ASSIGNED TASK =>
Nothing but the text of the records belongs in your answer: repeat all of it exactly and leave out the images.

DATA SECTION =>
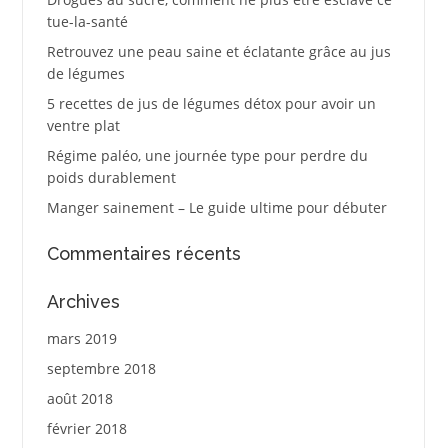
tue-la-santé
Retrouvez une peau saine et éclatante grâce au jus
de légumes
5 recettes de jus de légumes détox pour avoir un
ventre plat
Régime paléo, une journée type pour perdre du
poids durablement
Manger sainement – Le guide ultime pour débuter
Commentaires récents
Archives
mars 2019
septembre 2018
août 2018
février 2018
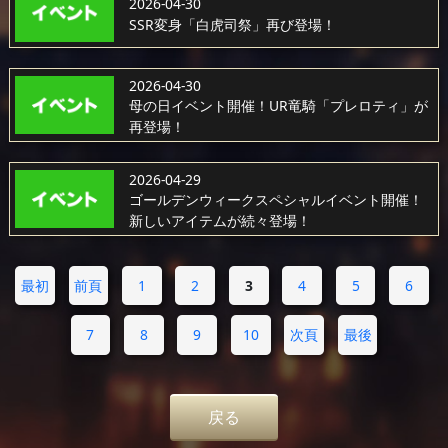
2026-04-30
SSR変身「白虎司祭」再び登場！
2026-04-30
母の日イベント開催！UR竜騎「プレロティ」が
再登場！
2026-04-29
ゴールデンウィークスペシャルイベント開催！
新しいアイテムが続々登場！
最初
前頁
1
2
3
4
5
6
7
8
9
10
次頁
最後
戻る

REPLY =>
tue-la-santé
Retrouvez une peau saine et éclatante grâce au jus
de légumes
5 recettes de jus de légumes détox pour avoir un
ventre plat
Régime paléo, une journée type pour perdre du
poids durablement
Manger sainement – Le guide ultime pour débuter
Commentaires récents
Archives
mars 2019
septembre 2018
août 2018
février 2018
2026-04-30
SSR変身「白虎司祭」再び登場！
2026-04-30
母の日イベント開催！UR竜騎「プレロティ」が
再登場！
2026-04-29
ゴールデンウィークスペシャルイベント開催！
新しいアイテムが続々登場！
最初
前頁
1
2
3
4
5
6
7
8
9
10
次頁
最後
戻る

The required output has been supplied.